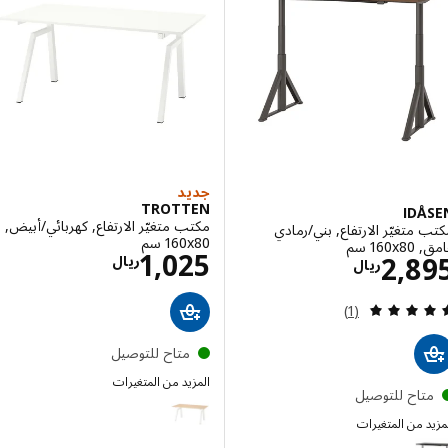
جديد
TROTTEN
ID
مكتب متغيّر الارتفاع, كهربائي/أبيض,
متغيّر الارتفاع, بني/رمادي
‎160x80 سم‏
‎ سم‏
الاسعار ريال 25
1,025
الاسعار ريال 2895
2,8
ريال
ريال
مراجعة: 5 من أصل 5 نجوم. إجمالي المراجعات:
(1)
متاح للتوصيل
المزيد من المتغيرات
تاح للتوصيل
TROTTEN
 من المتغيرات
ID
إختيار: IDÅSEN, مكتب متغيّر الارتفاع, أسود/رمادي غامق, ‎160x80 سم‏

__Problem requirements__. Each line from the one containing "الاسعار ريال 2895" to the final line above should be written out exactly; please omit the others.

__Exercise answer__.
الاسعار ريال 2895
2,8
ريال
ريال
مراجعة: 5 من أصل 5 نجوم. إجمالي المراجعات:
(1)
متاح للتوصيل
المزيد من المتغيرات
تاح للتوصيل
TROTTEN
 من المتغيرات
ID
إختيار: IDÅSEN, مكتب متغيّر الارتفاع, أسود/رمادي غامق, ‎160x80 سم‏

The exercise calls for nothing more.